Return the listing below exactly. Leave its pictures out.

[Start of section]

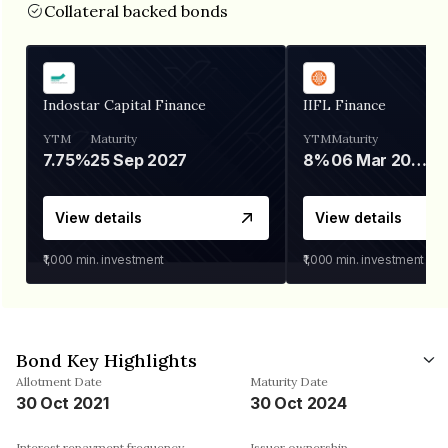
Collateral backed bonds
Indostar Capital Finance
IIFL Finance
YTM
Maturity
YTM
Maturity
7.75%
25 Sep 2027
8%
06 Mar 2028
View details
View details
₹1,000
min. investment
₹1,000
min. investment
Bond Key Highlights
Allotment Date
Maturity Date
30 Oct 2021
30 Oct 2024
Interest repayment frequency
Issuer ownership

[End of section]

#### Result of the task:
Collateral backed bonds
Indostar Capital Finance
IIFL Finance
YTM
Maturity
YTM
Maturity
7.75%
25 Sep 2027
8%
06 Mar 2028
View details
View details
₹1,000
min. investment
₹1,000
min. investment
Bond Key Highlights
Allotment Date
Maturity Date
30 Oct 2021
30 Oct 2024
Interest repayment frequency
Issuer ownership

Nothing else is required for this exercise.